§ WHAT IS BEING ASKED
Report back every line from the entries below in which the word "input" occurs.

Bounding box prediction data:
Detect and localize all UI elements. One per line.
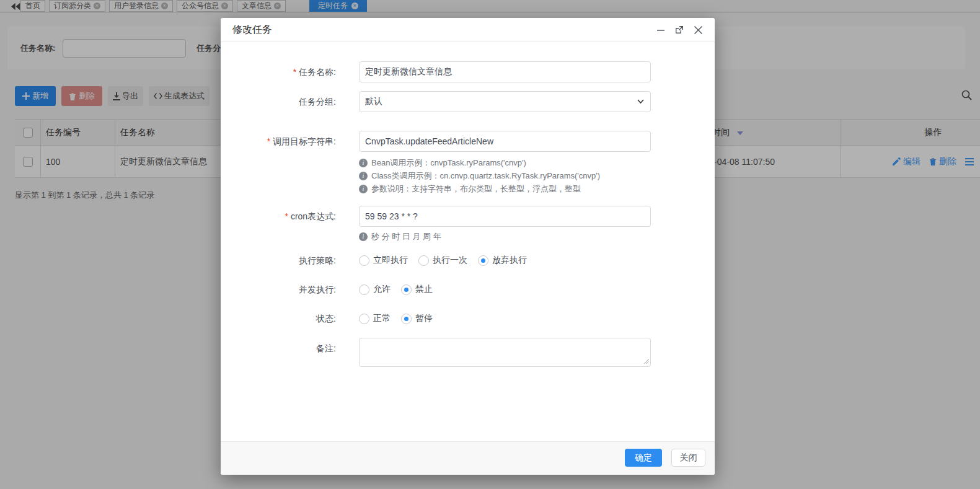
policy-radio-group: 立即执行 执行一次 放弃执行 [359,255,527,266]
cron-label: *cron表达式: [221,206,359,227]
tip-class: Class类调用示例：cn.cnvp.quartz.task.RyTask.ry… [371,170,600,182]
close-button[interactable]: 关闭 [671,449,705,467]
required-asterisk: * [285,211,288,221]
modal-header: 修改任务 [221,18,715,42]
modal-title: 修改任务 [232,24,272,37]
confirm-button[interactable]: 确定 [625,449,662,467]
radio-normal[interactable]: 正常 [359,313,391,324]
radio-once[interactable]: 执行一次 [418,255,467,266]
status-radio-group: 正常 暂停 [359,313,433,324]
invoke-target-label: *调用目标字符串: [221,131,359,152]
radio-icon [418,255,429,266]
job-name-label: *任务名称: [221,61,359,82]
concurrent-label: 并发执行: [221,279,359,300]
radio-icon [478,255,488,266]
tip-cron: 秒 分 时 日 月 周 年 [371,231,441,242]
status-label: 状态: [221,308,359,329]
job-group-label: 任务分组: [221,91,359,112]
job-group-value: 默认 [365,96,382,107]
remark-label: 备注: [221,338,359,367]
radio-icon [401,314,412,324]
invoke-target-input[interactable] [359,131,651,152]
info-icon [359,185,368,193]
info-icon [359,232,368,241]
radio-icon [359,314,369,324]
radio-forbid[interactable]: 禁止 [401,284,433,295]
radio-immediate[interactable]: 立即执行 [359,255,408,266]
radio-icon [359,255,369,266]
tip-bean: Bean调用示例：cnvpTask.ryParams('cnvp') [371,157,526,169]
modal-footer: 确定 关闭 [221,441,715,475]
close-icon[interactable] [693,25,703,35]
radio-icon [401,284,412,295]
maximize-icon[interactable] [674,25,684,35]
concurrent-radio-group: 允许 禁止 [359,284,433,295]
required-asterisk: * [267,136,270,146]
chevron-down-icon [637,99,644,104]
required-asterisk: * [293,67,296,77]
cron-tip: 秒 分 时 日 月 周 年 [359,230,715,243]
invoke-target-tips: Bean调用示例：cnvpTask.ryParams('cnvp') Class… [359,156,715,195]
radio-paused[interactable]: 暂停 [401,313,433,324]
tip-params: 参数说明：支持字符串，布尔类型，长整型，浮点型，整型 [371,183,581,195]
job-name-input[interactable] [359,61,651,82]
minimize-icon[interactable] [656,25,666,35]
modal-body: *任务名称: 任务分组: 默认 *调用目标字符串: Bean调用示例：cnvpT… [221,42,715,367]
radio-allow[interactable]: 允许 [359,284,391,295]
info-icon [359,172,368,180]
cron-input[interactable] [359,206,651,227]
info-icon [359,159,368,167]
job-group-select[interactable]: 默认 [359,91,651,112]
policy-label: 执行策略: [221,250,359,271]
radio-icon [359,284,369,295]
radio-abandon[interactable]: 放弃执行 [478,255,527,266]
remark-textarea[interactable] [359,338,651,367]
edit-task-modal: 修改任务 *任务名称: 任务分组: 默认 *调用目标字符串: Bean调用示例：… [221,18,715,475]
resize-grip-icon[interactable] [643,358,649,364]
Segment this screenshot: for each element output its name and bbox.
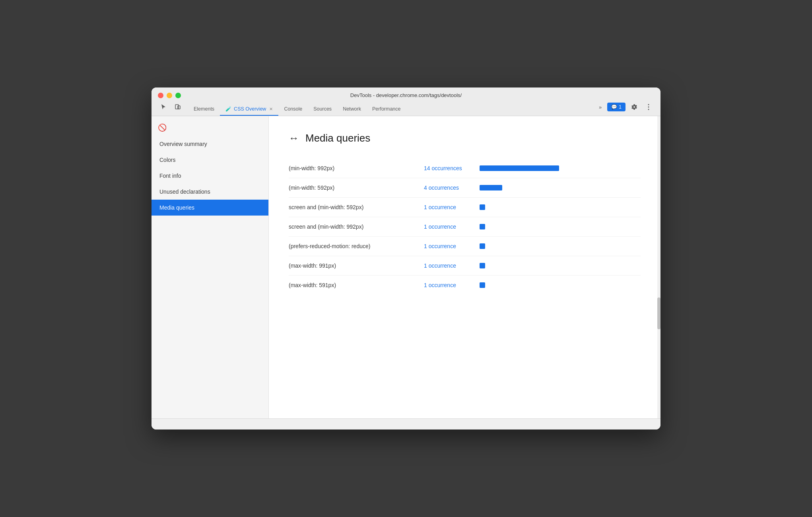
section-header: ↔ Media queries <box>289 132 641 144</box>
panel-inner: ↔ Media queries (min-width: 992px)14 occ… <box>269 116 660 311</box>
media-query-bar <box>480 204 485 210</box>
tab-elements[interactable]: Elements <box>188 103 220 116</box>
media-query-bar-container <box>480 165 559 171</box>
media-query-occurrence[interactable]: 14 occurrences <box>424 165 480 171</box>
device-icon[interactable] <box>172 101 183 113</box>
media-queries-icon: ↔ <box>289 132 299 144</box>
media-query-occurrence[interactable]: 1 occurrence <box>424 262 480 269</box>
svg-point-3 <box>648 107 649 108</box>
settings-button[interactable] <box>629 101 640 113</box>
more-tabs-button[interactable]: » <box>596 103 604 112</box>
main-content: 🚫 Overview summary Colors Font info Unus… <box>152 116 660 418</box>
tab-sources[interactable]: Sources <box>308 103 337 116</box>
media-query-bar-container <box>480 263 485 268</box>
media-query-row: (max-width: 591px)1 occurrence <box>289 276 641 295</box>
media-query-bar <box>480 165 559 171</box>
sidebar-item-font-info[interactable]: Font info <box>152 168 268 184</box>
media-query-occurrence[interactable]: 1 occurrence <box>424 243 480 249</box>
more-options-button[interactable] <box>643 101 654 113</box>
media-query-bar-container <box>480 224 485 229</box>
svg-point-4 <box>648 109 649 110</box>
scrollbar-thumb[interactable] <box>657 297 660 329</box>
media-query-row: screen and (min-width: 592px)1 occurrenc… <box>289 198 641 217</box>
media-queries-list: (min-width: 992px)14 occurrences(min-wid… <box>289 159 641 295</box>
sidebar: 🚫 Overview summary Colors Font info Unus… <box>152 116 269 418</box>
feedback-button[interactable]: 💬 1 <box>607 103 626 111</box>
tab-performance[interactable]: Performance <box>367 103 406 116</box>
tabs-row: Elements 🧪 CSS Overview ✕ Console Source… <box>158 101 654 116</box>
media-query-bar <box>480 282 485 288</box>
minimize-button[interactable] <box>167 93 172 98</box>
tabs-right-controls: » 💬 1 <box>596 101 654 116</box>
media-query-row: (min-width: 992px)14 occurrences <box>289 159 641 178</box>
media-query-occurrence[interactable]: 1 occurrence <box>424 224 480 230</box>
media-query-occurrence[interactable]: 1 occurrence <box>424 204 480 210</box>
traffic-lights <box>158 93 181 98</box>
media-query-text: screen and (min-width: 592px) <box>289 204 424 210</box>
disabled-icon: 🚫 <box>152 119 268 136</box>
media-query-text: (min-width: 592px) <box>289 185 424 191</box>
media-query-text: screen and (min-width: 992px) <box>289 224 424 230</box>
media-query-bar <box>480 185 502 190</box>
tab-network[interactable]: Network <box>337 103 367 116</box>
title-bar: DevTools - developer.chrome.com/tags/dev… <box>152 87 660 116</box>
sidebar-item-unused-declarations[interactable]: Unused declarations <box>152 184 268 200</box>
sidebar-item-overview-summary[interactable]: Overview summary <box>152 136 268 152</box>
media-query-row: (max-width: 991px)1 occurrence <box>289 256 641 276</box>
media-query-text: (max-width: 991px) <box>289 262 424 269</box>
media-query-bar-container <box>480 185 502 190</box>
panel-content: ↔ Media queries (min-width: 992px)14 occ… <box>269 116 660 418</box>
cursor-icon[interactable] <box>158 101 169 113</box>
media-query-text: (prefers-reduced-motion: reduce) <box>289 243 424 249</box>
scrollbar-track[interactable] <box>657 116 660 418</box>
media-query-occurrence[interactable]: 1 occurrence <box>424 282 480 288</box>
beaker-icon: 🧪 <box>225 106 231 112</box>
devtools-window: DevTools - developer.chrome.com/tags/dev… <box>152 87 660 430</box>
svg-rect-0 <box>175 105 179 109</box>
media-query-bar-container <box>480 282 485 288</box>
section-title: Media queries <box>305 132 370 144</box>
svg-point-2 <box>648 104 649 105</box>
devtools-icons <box>158 101 188 116</box>
media-query-bar-container <box>480 243 485 249</box>
tab-css-overview[interactable]: 🧪 CSS Overview ✕ <box>220 103 278 116</box>
media-query-row: (min-width: 592px)4 occurrences <box>289 178 641 198</box>
window-title: DevTools - developer.chrome.com/tags/dev… <box>350 92 462 98</box>
tab-close-icon[interactable]: ✕ <box>269 107 273 112</box>
tab-console[interactable]: Console <box>278 103 308 116</box>
media-query-text: (max-width: 591px) <box>289 282 424 288</box>
media-query-occurrence[interactable]: 4 occurrences <box>424 185 480 191</box>
feedback-icon: 💬 <box>611 104 617 110</box>
media-query-bar <box>480 224 485 229</box>
status-bar <box>152 418 660 430</box>
sidebar-item-colors[interactable]: Colors <box>152 152 268 168</box>
media-query-bar-container <box>480 204 485 210</box>
media-query-bar <box>480 243 485 249</box>
maximize-button[interactable] <box>175 93 181 98</box>
media-query-bar <box>480 263 485 268</box>
media-query-row: screen and (min-width: 992px)1 occurrenc… <box>289 217 641 237</box>
media-query-row: (prefers-reduced-motion: reduce)1 occurr… <box>289 237 641 256</box>
sidebar-item-media-queries[interactable]: Media queries <box>152 200 268 216</box>
svg-rect-1 <box>178 106 180 109</box>
media-query-text: (min-width: 992px) <box>289 165 424 171</box>
close-button[interactable] <box>158 93 163 98</box>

§ ANSWER SPACE
invoke-target-input[interactable] [359,131,651,152]
job-name-input[interactable] [359,61,651,82]
cron-input[interactable] [359,206,651,227]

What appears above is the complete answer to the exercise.